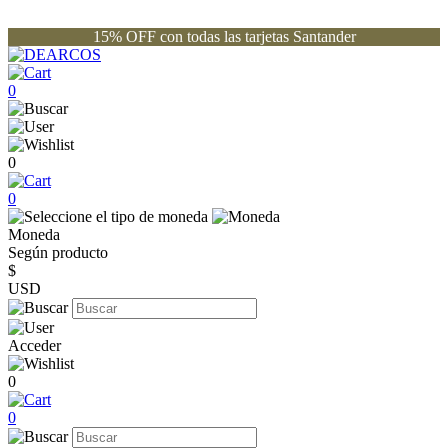
15% OFF con todas las tarjetas Santander
0
0
0
Moneda
Según producto
$
USD
Acceder
0
0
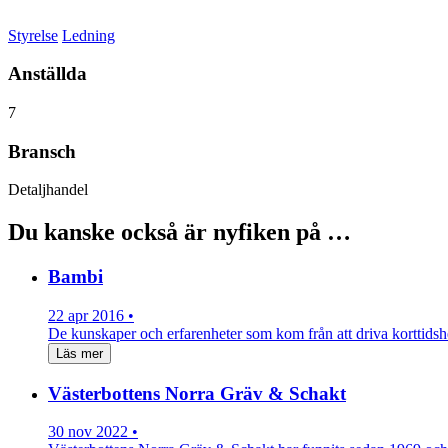
Styrelse
Ledning
Anställda
7
Bransch
Detaljhandel
Du kanske också är nyfiken på …
Bambi
22 apr 2016 •
De kunskaper och erfarenheter som kom från att driva korttidsh
Läs mer
Västerbottens Norra Gräv & Schakt
30 nov 2022 •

(Your goal): Omit the pictures. Output every record above word for word.

(Reply to the task):
15% OFF con todas las tarjetas Santander
0
0
0
Moneda
Según producto
$
USD
Acceder
0
0
Styrelse
Ledning
Anställda
7
Bransch
Detaljhandel
Du kanske också är nyfiken på …
Bambi
22 apr 2016 •
De kunskaper och erfarenheter som kom från att driva korttidsh
Läs mer
Västerbottens Norra Gräv & Schakt
30 nov 2022 •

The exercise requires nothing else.